Management of Stevens-Johnson Syndrome
Jezza has just finished studying for tonight and as part of her bedtime rituals, it’s now time to pamper herself. After taking a warm and relaxing half bath, she then proceeds to rubbing lotion around her body.
“To stay young and radiant despite all the stress nursing school brings,” she keeps telling herself. She really is careful when it comes to her skin. She makes sure that she takes a bath daily, religiously follows her beauty regimen, and even takes vitamins to achieve that smooth and soft skin. However, as she was just finishing applying lotion on her legs, a thought comes into her mind. What if someday she acquires a disease concerning the skin? What will she look like? How would she feel when all of her hard work goes to waste?
She erases the negative thought from her mind and heads off to bed.
“That won’t happen,” she tells herself. “I will never let that happen.”
Overview of Stevens-Johnson Syndrome
Stevens-Johnson syndrome is an immune-complex–mediated hypersensitivity complex that typically involves the skin and the mucous membranes. It is rare and is a serious condition and is usually a reaction to a medication or an infection. Also, it is a medical emergency that usually requires hospitalization.
Symptoms of this condition include:
- Facial swelling
- Tongue swelling
- Skin pain
- A red or purple skin rash that spreads within hours to days
- Blisters on your skin and the mucous membranes of your mouth, nose, eyes and genitals
- Shedding of your skin
If you have Stevens-Johnson syndrome, several days before the rash develops you may experience:
- Sore mouth and throat
- Burning eyes
Physical exam, a review of the patient’s medical history and a skin test are needed to diagnose this syndrome. Stevens-Johnson syndrome may be identified based on the medical history and signs and symptoms found during the physical exam. To confirm the diagnosis, your doctor may remove a sample of skin for laboratory testing (biopsy).

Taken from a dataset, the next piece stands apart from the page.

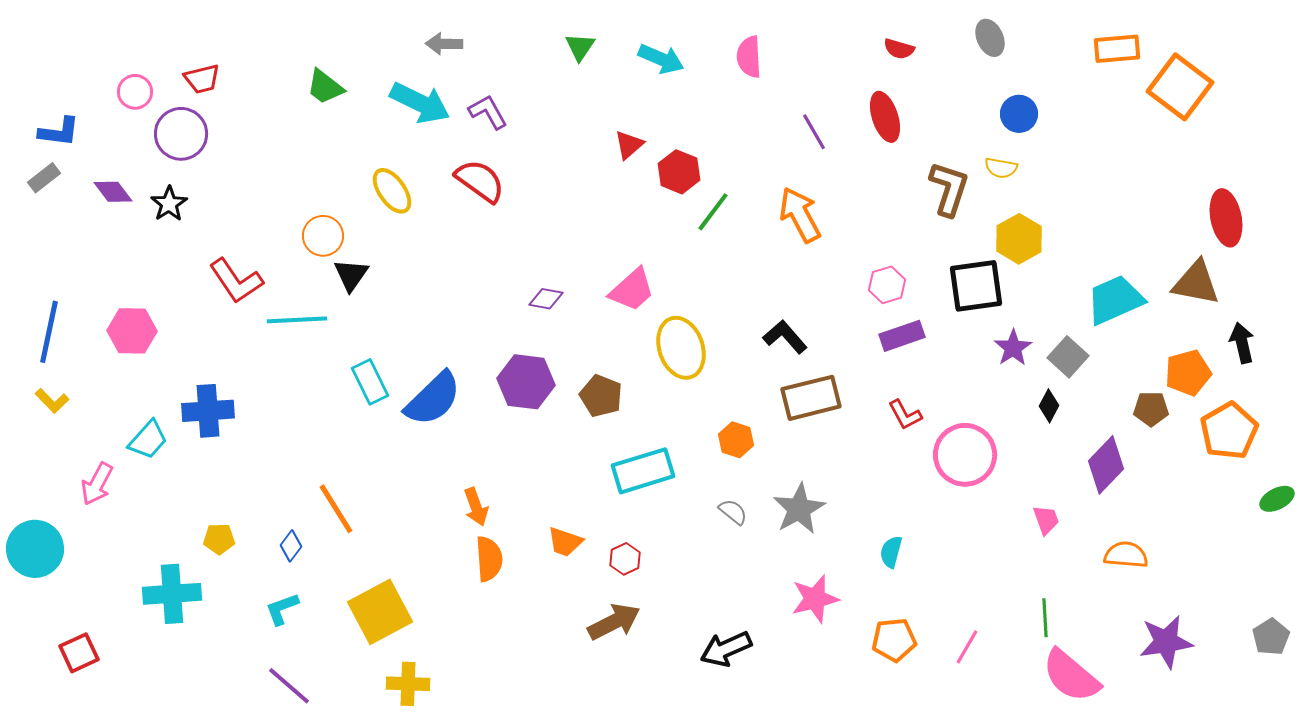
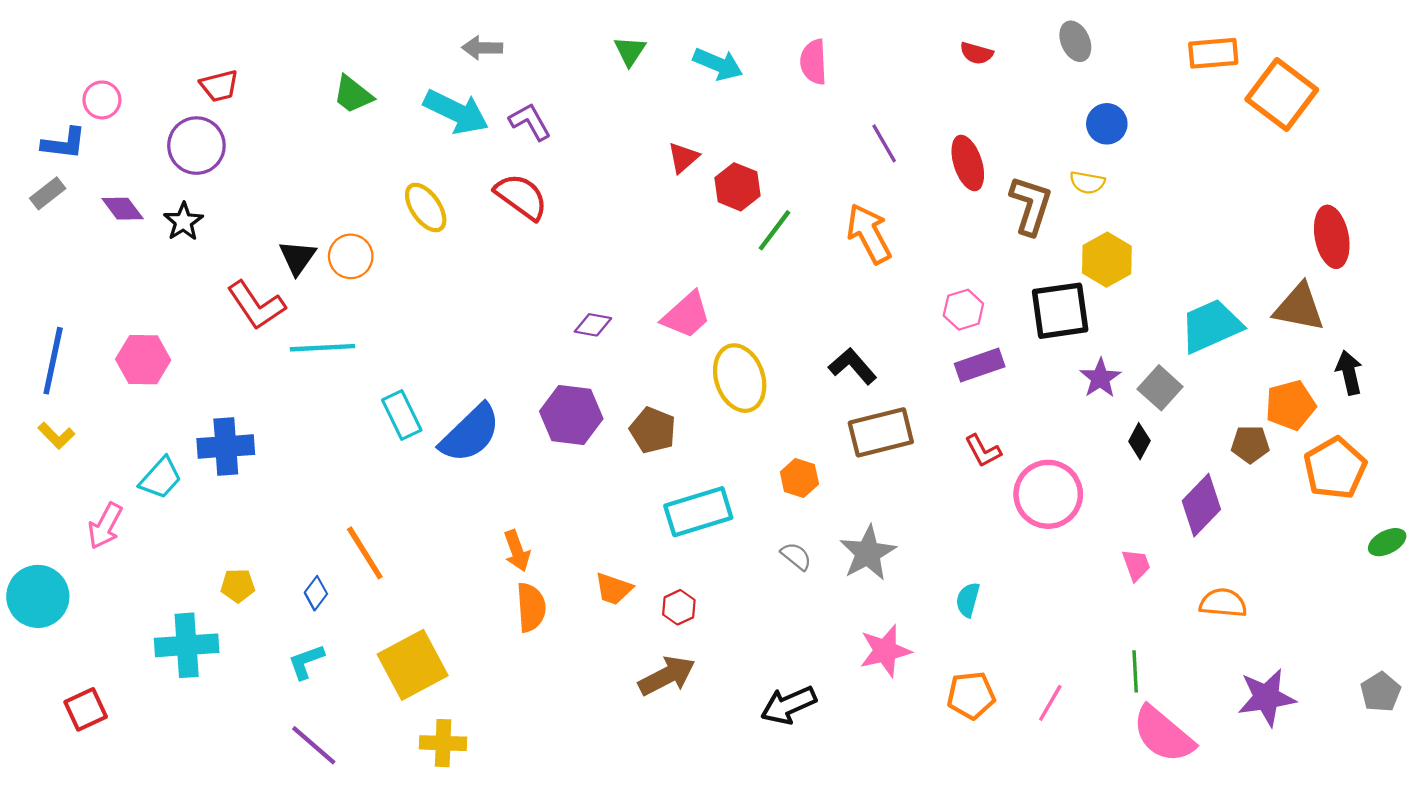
pink circle: (135, 92) -> (102, 100), moved
red ellipse: (885, 117) -> (968, 163), moved
black triangle: (351, 275) -> (297, 257), moved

Since S-J syndrome is a medical emergency, those with this case are often admitted at the ICU or the burn unit.
Non-essential medications are to be stopped since the first and most important step in treating Stevens-Johnson syndrome is to discontinue any medications that may be causing it. Fluid replacement and nutrition may also be provided as supportive care because of the skin loss which can also result in significant loss of fluid from your body. Fluids and nutrients may be received via a nasogastric tube (NGT).

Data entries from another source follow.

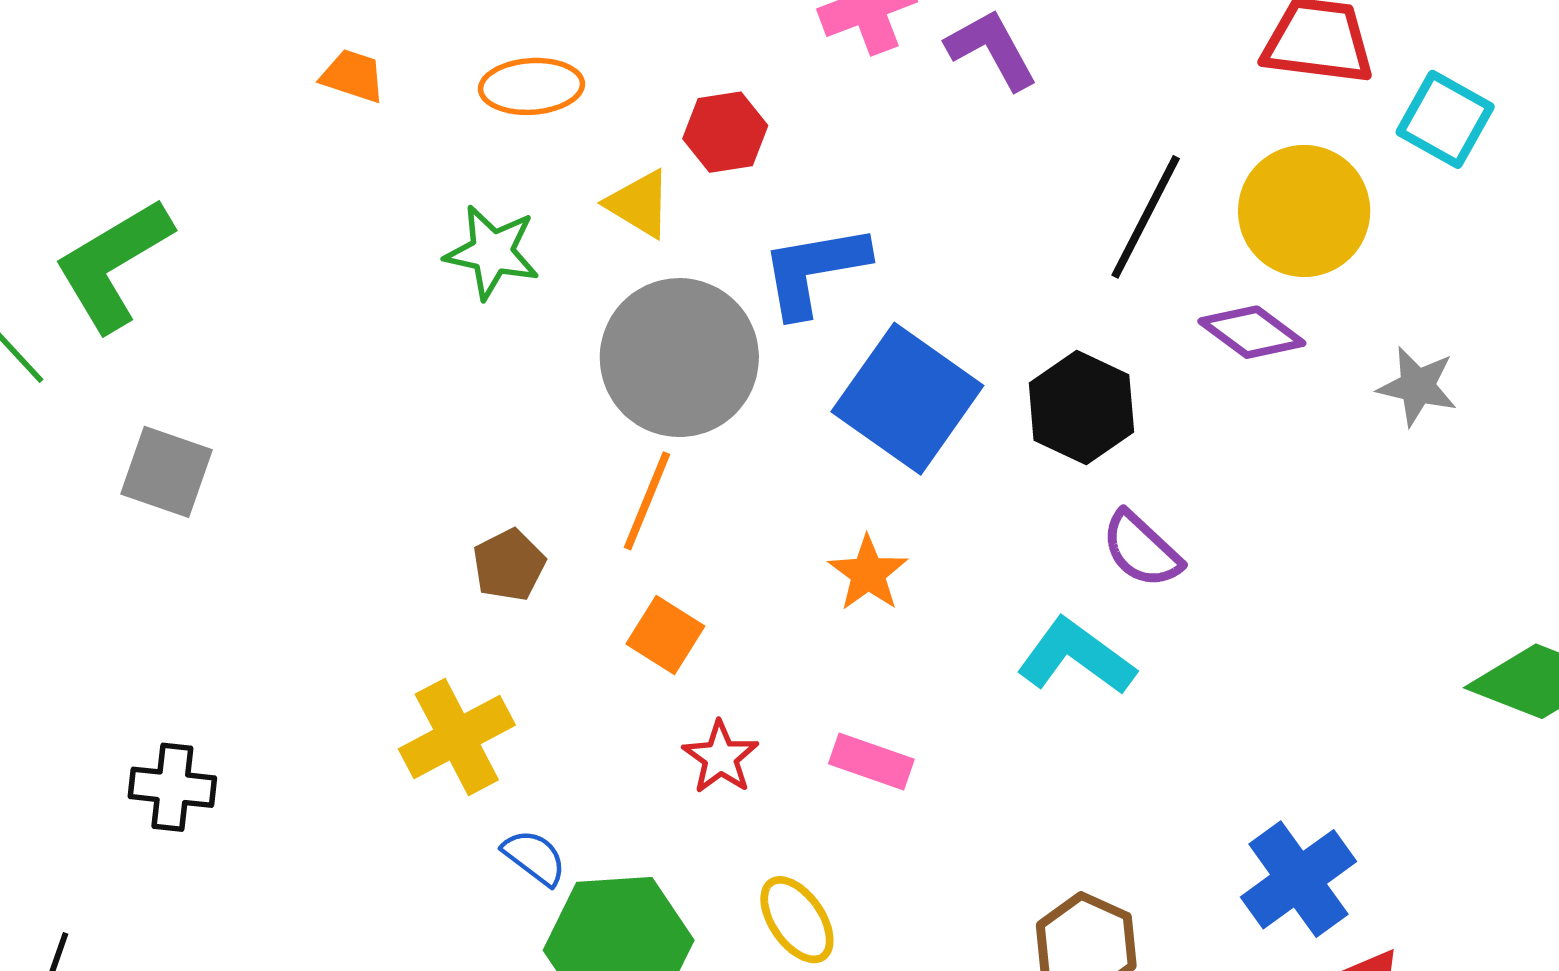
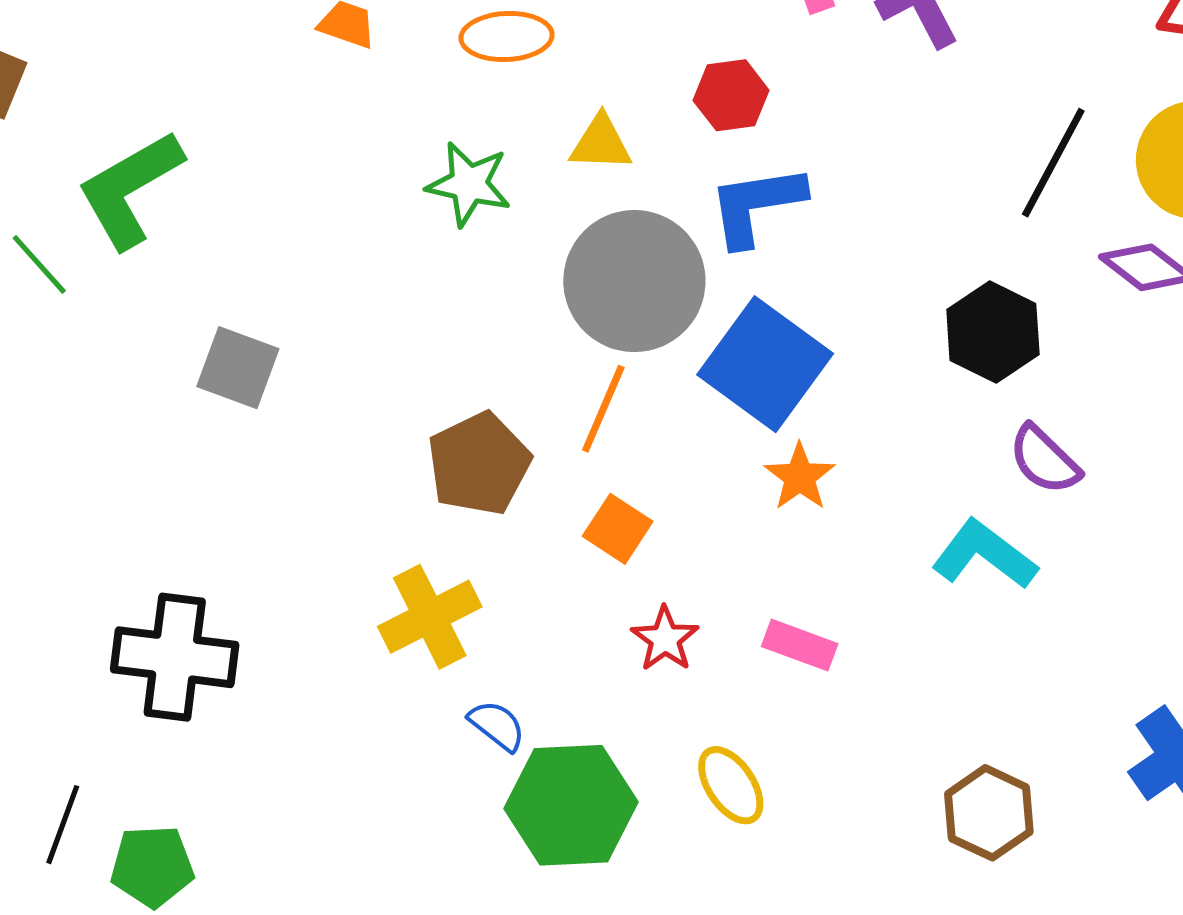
red hexagon: (725, 132) -> (731, 95), moved
yellow triangle: (639, 204) -> (601, 143), turned -30
blue square: (907, 399) -> (765, 364), moved
gray square: (166, 472) -> (238, 368), moved
brown pentagon: (509, 565) -> (479, 464), size x1.6
black cross: (172, 787) -> (175, 657), size x1.6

Wound care is also important. Here, the healthcare provider may gently remove any dead skin and place a medicated dressing over the affected areas. This may also be done through applying cool, wet compresses that will help soothe blisters while they heal.
Eye care may also be provided and the patient may be referred to an ophthalmologist. Aggressive lubrication of the ocular surface may be done. As inflammation and cicatricial changes ensue, most ophthalmologists use topical steroids, antibiotics, and symblepharon lysis.
As for the medications, these are the most commonly used for Stevens-Johnson syndrome: Pain medication to reduce discomfort, antihistamines (to relieve itching), Antibiotics to control infection, and topical steroids to reduce skin inflammation.
If left untreated, certain complications may arise, such as: Secondary skin infection (cellulitis), Blood infection (sepsis), Eye problems, damage to internal organs, and permanent skin damage.